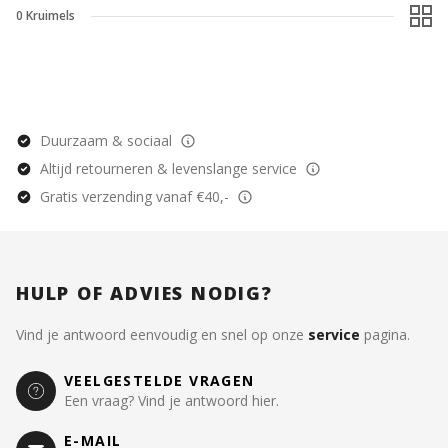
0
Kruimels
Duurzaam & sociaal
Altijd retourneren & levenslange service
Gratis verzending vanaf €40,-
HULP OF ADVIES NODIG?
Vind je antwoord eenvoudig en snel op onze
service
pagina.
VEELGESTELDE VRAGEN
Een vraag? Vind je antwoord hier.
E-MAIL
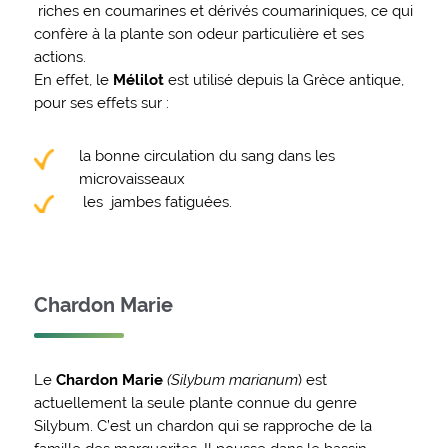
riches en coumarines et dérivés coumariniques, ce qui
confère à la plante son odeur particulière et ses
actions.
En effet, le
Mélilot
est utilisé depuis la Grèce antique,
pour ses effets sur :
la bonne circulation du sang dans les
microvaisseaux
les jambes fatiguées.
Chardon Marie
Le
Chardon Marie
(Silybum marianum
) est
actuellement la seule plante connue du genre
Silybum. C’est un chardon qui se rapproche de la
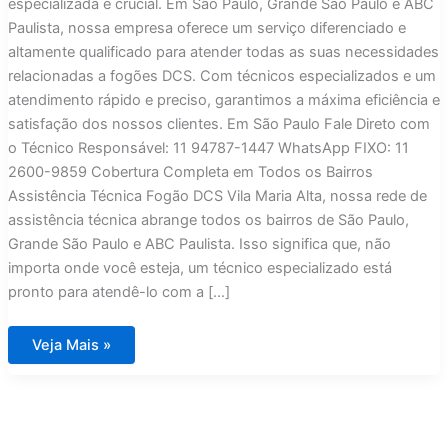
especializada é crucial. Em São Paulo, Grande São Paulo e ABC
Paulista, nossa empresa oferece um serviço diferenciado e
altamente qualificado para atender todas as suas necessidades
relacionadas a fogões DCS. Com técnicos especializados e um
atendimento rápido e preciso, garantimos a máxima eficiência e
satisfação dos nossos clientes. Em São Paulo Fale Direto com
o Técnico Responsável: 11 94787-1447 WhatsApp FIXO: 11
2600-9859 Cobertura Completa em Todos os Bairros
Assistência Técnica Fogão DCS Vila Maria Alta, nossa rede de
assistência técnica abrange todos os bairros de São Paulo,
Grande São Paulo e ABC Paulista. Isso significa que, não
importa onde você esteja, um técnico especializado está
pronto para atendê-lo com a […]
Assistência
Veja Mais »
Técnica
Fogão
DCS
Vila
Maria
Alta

****************

Set down again, word for word, every line from the one with "Gratis verzending vanaf" to the one with "assistência técnica abrange" in the entries above, and omit the pictures.

Gratis verzending vanaf €40,-
HULP OF ADVIES NODIG?
Vind je antwoord eenvoudig en snel op onze
service
pagina.
VEELGESTELDE VRAGEN
Een vraag? Vind je antwoord hier.
E-MAIL
riches en coumarines et dérivés coumariniques, ce qui
confère à la plante son odeur particulière et ses
actions.
En effet, le
Mélilot
est utilisé depuis la Grèce antique,
pour ses effets sur :
la bonne circulation du sang dans les
microvaisseaux
les jambes fatiguées.
Chardon Marie
Le
Chardon Marie
(Silybum marianum
) est
actuellement la seule plante connue du genre
Silybum. C’est un chardon qui se rapproche de la
especializada é crucial. Em São Paulo, Grande São Paulo e ABC
Paulista, nossa empresa oferece um serviço diferenciado e
altamente qualificado para atender todas as suas necessidades
relacionadas a fogões DCS. Com técnicos especializados e um
atendimento rápido e preciso, garantimos a máxima eficiência e
satisfação dos nossos clientes. Em São Paulo Fale Direto com
o Técnico Responsável: 11 94787-1447 WhatsApp FIXO: 11
2600-9859 Cobertura Completa em Todos os Bairros
Assistência Técnica Fogão DCS Vila Maria Alta, nossa rede de
assistência técnica abrange todos os bairros de São Paulo,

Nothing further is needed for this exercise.